上記第5のフィルム用樹脂組成物は、さらに、硬化剤(D)を含有する、上記1〜4のいずれかのフィルム用樹脂組成物である。
本開示の実施形態に係るフィルムは、上記第1〜5のいずれかのフィルム用樹脂組成物により形成されるフィルムであってもよい。
本開示の実施形態に係る基材付フィルムは、プラスチック基材の少なくとも一面に上記第1〜5のいずれかのフィルム用樹脂組成物からなる層が形成された基材付フィルムであってもよい。

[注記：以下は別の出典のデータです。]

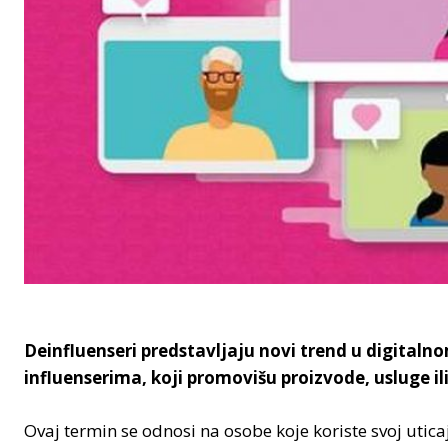
Deinfluenseri predstavljaju novi trend u digitalno
influenserima, koji promovišu proizvode, usluge i
Ovaj termin se odnosi na osobe koje koriste svoj uticaj 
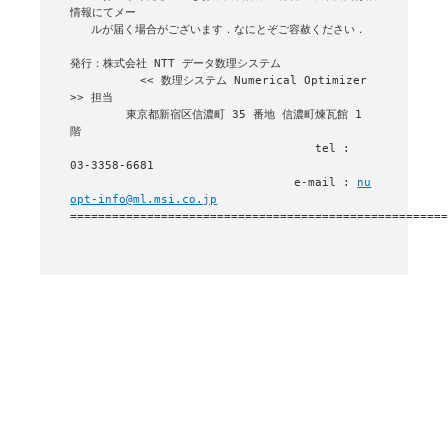
情報にてメー

   ルが届く場合がございます．なにとぞご容赦ください．

発行：株式会社 NTT データ数理システム 

          << 数理システム Numerical Optimizer 
>> 担当

        東京都新宿区信濃町 35 番地 信濃町煉瓦館 1 
階

                                   tel : 
03-3358-6681

                                e-mail : 
nu
opt-info@ml.msi.co.jp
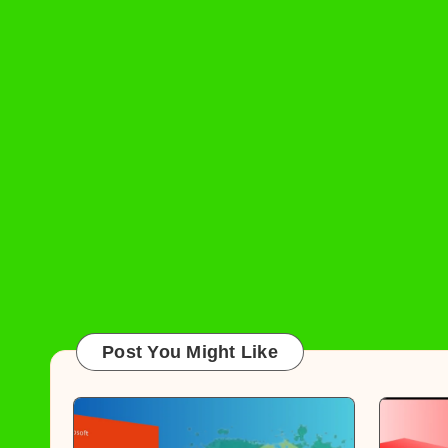
Post You Might Like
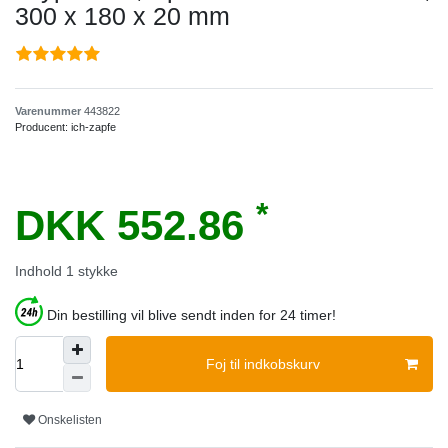
300 x 180 x 20 mm
Varenummer
443822
Producent:
ich-zapfe
*
DKK 552.86
Indhold
1
stykke
Din bestilling vil blive sendt inden for 24 timer!
Foj til indkobskurv
Onskelisten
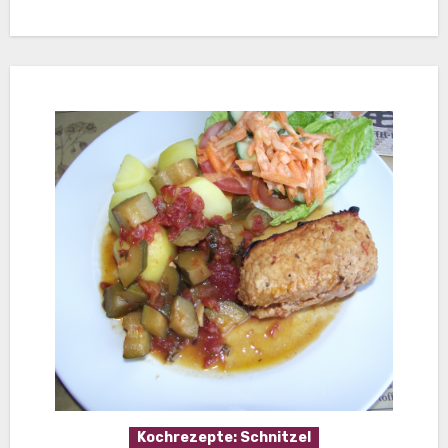
Kochrezepte: Schnitzel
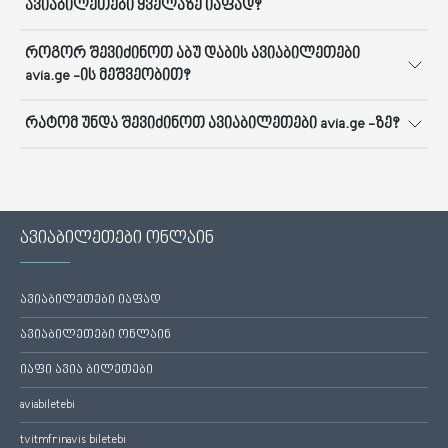
ავიაბილეთები ყველაზე იაფად?
როგორ შევიძინოთ აბუ დაბის ავიაბილეთები
avia.ge -ის მეშვეობით?
რატომ უნდა შევიძინოთ ავიაბილეთები avia.ge -ზე?
ავიაბილეთები ონლაინ
ავიაბილეთები იაფად
ავიაბილეთები ონლაინ
იაფი ავია ბილეთები
aviabiletebi
tvitmfrinavis biletebi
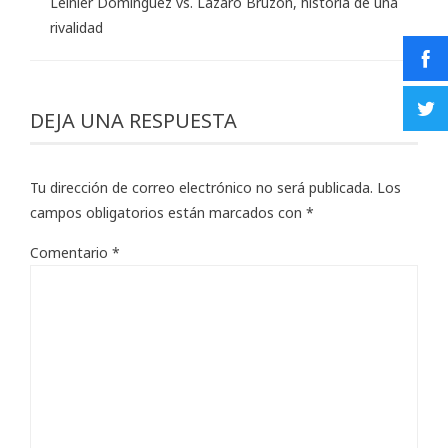
Leinier Domínguez vs. Lázaro Bruzón, historia de una
rivalidad
DEJA UNA RESPUESTA
Tu dirección de correo electrónico no será publicada.
Los
campos obligatorios están marcados con
*
Comentario
*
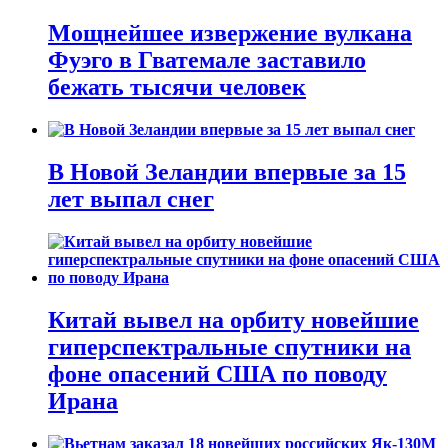
Мощнейшее извержение вулкана
Фуэго в Гватемале заставило
бежать тысячи человек
В Новой Зеландии впервые за 15
лет выпал снег
Китай вывел на орбиту новейшие
гиперспектральные спутники на
фоне опасений США по поводу
Ирана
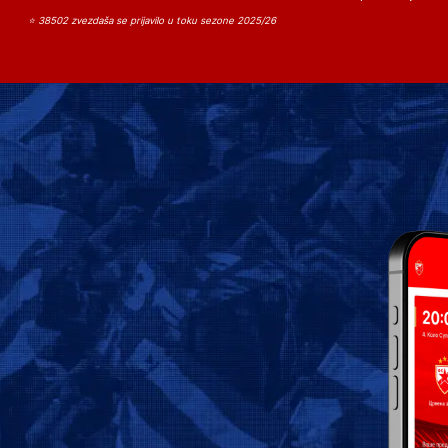
⭐ 38502 zvezdaša se prijavilo u toku sezone 2025/26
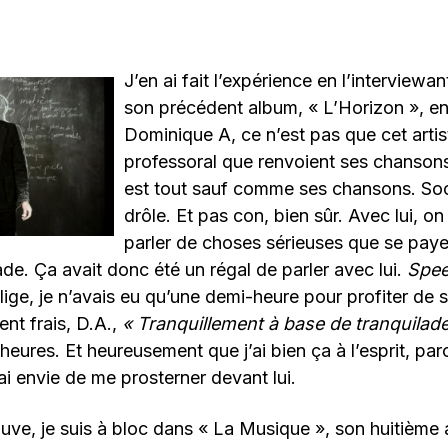
J’en ai fait l’expérience en l’interviewan
son précédent album, « L’Horizon », e
Dominique A, ce n’est pas que cet artist
professoral que renvoient ses chansons.
est tout sauf comme ses chansons. So
drôle. Et pas con, bien sûr. Avec lui, o
parler de choses sérieuses que se pay
ade. Ça avait donc été un régal de parler avec lui.
Spee
ige, je n’avais eu qu’une demi-heure pour profiter de
ent frais, D.A.,
« Tranquillement à base de tranquilade
heures. Et heureusement que j’ai bien ça à l’esprit, par
’ai envie de me prosterner devant lui.
ouve, je suis à bloc dans « La Musique », son huitième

本開示の実施形態に係る金属/樹脂積層体は、金属板もしくは金属箔の少なくとも一面に上記第1〜5のいずれかのフィルム用樹脂組成物からなる層が形成された金属/樹脂積層体であってもよい。
本開示の実施形態に係る樹脂硬化物は、上記第1〜8のいずれかのフィルム用樹脂組成物、を硬化させた樹脂硬化物であってもよい。
本開示の実施形態に係る半導体装置は、上記第1〜5のいずれかのフィルム用樹脂組成物を用いた半導体装置であってもよい。
本開示の実施形態に係るフィルムの製造方法は、上記第1〜5のいずれかのフィルム用樹脂組成物をプラスチック基材、あるいは、金属板もしくは金属箔の少なくとも一面に本開示の実施形態に係るフィルム用樹脂組成物を塗布することによりフィルムを形成するフィルムの製造方法であってもよい。